Records to use:

• • • • •

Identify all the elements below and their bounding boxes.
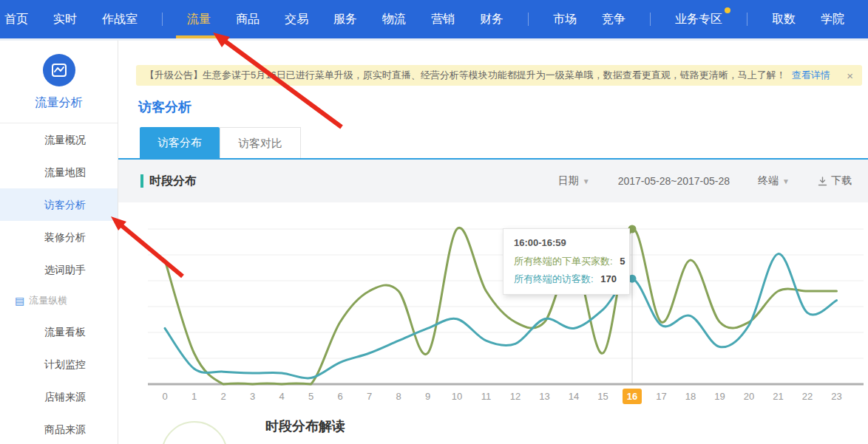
interpretation-title: 时段分布解读 (265, 417, 345, 435)
section-accent-bar (140, 174, 143, 188)
x-tick-label: 18 (685, 391, 696, 402)
nav-item-finance[interactable]: 财务 (467, 0, 516, 38)
sidebar-item-traffic-board[interactable]: 流量看板 (0, 315, 118, 348)
chevron-down-icon: ▼ (583, 177, 590, 185)
close-icon[interactable]: × (839, 69, 853, 82)
download-button[interactable]: 下载 (818, 174, 852, 188)
nav-item-label: 业务专区 (675, 13, 722, 25)
banner-text: 【升级公告】生意参谋于5月16日已进行菜单升级，原实时直播、经营分析等模块功能都… (145, 69, 786, 82)
sidebar-item-visitor-analysis[interactable]: 访客分析 (0, 188, 118, 221)
nav-item-realtime[interactable]: 实时 (41, 0, 89, 38)
x-tick-label: 7 (367, 391, 372, 402)
x-tick-label: 12 (510, 391, 521, 402)
nav-item-marketing[interactable]: 营销 (418, 0, 467, 38)
download-label: 下载 (831, 174, 852, 188)
series-line-0 (165, 228, 837, 384)
date-type-dropdown[interactable]: 日期 ▼ (558, 174, 590, 188)
tooltip-value: 5 (620, 256, 625, 267)
nav-item-warroom[interactable]: 作战室 (89, 0, 150, 38)
tooltip-label: 所有终端的访客数: (514, 273, 594, 284)
top-navigation: 首页 实时 作战室 流量 商品 交易 服务 物流 营销 财务 市场 竞争 业务专… (0, 0, 868, 38)
x-tick-label: 20 (744, 391, 754, 402)
x-tick-label: 15 (597, 391, 608, 402)
x-tick-label: 6 (337, 391, 342, 402)
nav-item-transactions[interactable]: 交易 (272, 0, 321, 38)
download-icon (818, 177, 827, 186)
nav-item-service[interactable]: 服务 (321, 0, 370, 38)
traffic-analysis-icon (43, 54, 75, 86)
section-title: 时段分布 (149, 174, 197, 189)
x-tick-label: 16 (627, 391, 637, 402)
nav-divider (747, 13, 747, 26)
x-tick-label: 21 (773, 391, 783, 402)
interpretation-section: 时段分布解读 (118, 411, 868, 444)
x-tick-label: 13 (539, 391, 549, 402)
sidebar-item-traffic-map[interactable]: 流量地图 (0, 156, 118, 188)
nav-divider (162, 13, 163, 26)
page-title: 访客分析 (138, 98, 868, 116)
tooltip-row-visitors: 所有终端的访客数: 170 (514, 273, 619, 286)
x-tick-label: 8 (396, 391, 401, 402)
sidebar-item-traffic-overview[interactable]: 流量概况 (0, 123, 118, 156)
donut-chart-partial (161, 421, 228, 444)
sidebar-item-word-picker[interactable]: 选词助手 (0, 253, 118, 286)
x-tick-label: 5 (308, 391, 313, 402)
time-distribution-chart[interactable]: 01234567891011121314151617181920212223 1… (118, 202, 868, 411)
x-tick-label: 19 (714, 391, 725, 402)
tooltip-value: 170 (600, 273, 617, 284)
chevron-down-icon: ▼ (782, 177, 790, 185)
main-content: 【升级公告】生意参谋于5月16日已进行菜单升级，原实时直播、经营分析等模块功能都… (118, 41, 868, 444)
x-tick-label: 10 (452, 391, 462, 402)
sidebar-title: 流量分析 (0, 95, 118, 111)
sidebar-item-plan-monitor[interactable]: 计划监控 (0, 348, 118, 380)
notification-dot-badge (725, 7, 730, 13)
nav-item-products[interactable]: 商品 (223, 0, 272, 38)
nav-divider (650, 13, 651, 26)
nav-item-traffic[interactable]: 流量 (174, 0, 223, 38)
tab-visitor-comparison[interactable]: 访客对比 (220, 127, 301, 158)
x-tick-label: 23 (831, 391, 841, 402)
series-line-1 (165, 254, 837, 379)
sidebar-section-traffic-matrix: ▤ 流量纵横 (0, 286, 118, 315)
nav-divider (528, 13, 529, 26)
x-tick-label: 14 (569, 391, 579, 402)
chart-canvas[interactable]: 01234567891011121314151617181920212223 (118, 202, 867, 411)
sidebar: 流量分析 流量概况 流量地图 访客分析 装修分析 选词助手 ▤ 流量纵横 流量看… (0, 41, 118, 444)
nav-item-academy[interactable]: 学院 (808, 0, 857, 38)
upgrade-notice-banner: 【升级公告】生意参谋于5月16日已进行菜单升级，原实时直播、经营分析等模块功能都… (136, 65, 862, 86)
tooltip-label: 所有终端的下单买家数: (514, 256, 613, 267)
x-tick-label: 4 (279, 391, 284, 402)
sidebar-section-label: 流量纵横 (29, 286, 67, 315)
x-tick-label: 22 (802, 391, 813, 402)
chart-tooltip: 16:00-16:59 所有终端的下单买家数: 5 所有终端的访客数: 170 (503, 228, 630, 295)
x-tick-label: 17 (656, 391, 666, 402)
tooltip-row-buyers: 所有终端的下单买家数: 5 (514, 255, 619, 268)
terminal-label: 终端 (758, 174, 779, 188)
sidebar-item-product-source[interactable]: 商品来源 (0, 413, 118, 444)
nav-item-home[interactable]: 首页 (0, 0, 41, 38)
x-tick-label: 11 (481, 391, 492, 402)
tab-visitor-distribution[interactable]: 访客分布 (140, 127, 220, 158)
banner-detail-link[interactable]: 查看详情 (792, 69, 830, 82)
sidebar-item-shop-source[interactable]: 店铺来源 (0, 380, 118, 413)
x-tick-label: 0 (162, 391, 167, 402)
nav-item-competition[interactable]: 竞争 (589, 0, 638, 38)
nav-item-market[interactable]: 市场 (540, 0, 589, 38)
x-tick-label: 2 (220, 391, 226, 402)
nav-item-business-zone[interactable]: 业务专区 (662, 0, 735, 38)
x-tick-label: 3 (250, 391, 255, 402)
date-range-picker[interactable]: 2017-05-28~2017-05-28 (618, 175, 730, 187)
sidebar-header: 流量分析 (0, 41, 118, 123)
panel-header: 时段分布 日期 ▼ 2017-05-28~2017-05-28 终端 ▼ (118, 160, 868, 202)
date-type-label: 日期 (558, 174, 579, 188)
nav-item-data-fetch[interactable]: 取数 (759, 0, 808, 38)
ledger-icon: ▤ (15, 286, 24, 315)
x-tick-label: 9 (425, 391, 430, 402)
x-tick-label: 1 (191, 391, 197, 402)
sidebar-item-decoration-analysis[interactable]: 装修分析 (0, 221, 118, 253)
tab-bar: 访客分布 访客对比 (118, 127, 868, 158)
nav-item-logistics[interactable]: 物流 (370, 0, 418, 38)
tooltip-time-range: 16:00-16:59 (514, 237, 619, 248)
terminal-dropdown[interactable]: 终端 ▼ (758, 174, 790, 188)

• • • • •

The task:
Report every line in the data that holds "访客分布", copying each one.

Your response:
tab-visitor-distribution[interactable]: 访客分布 (140, 127, 220, 158)
tab-bar: 访客分布 访客对比 (118, 127, 868, 158)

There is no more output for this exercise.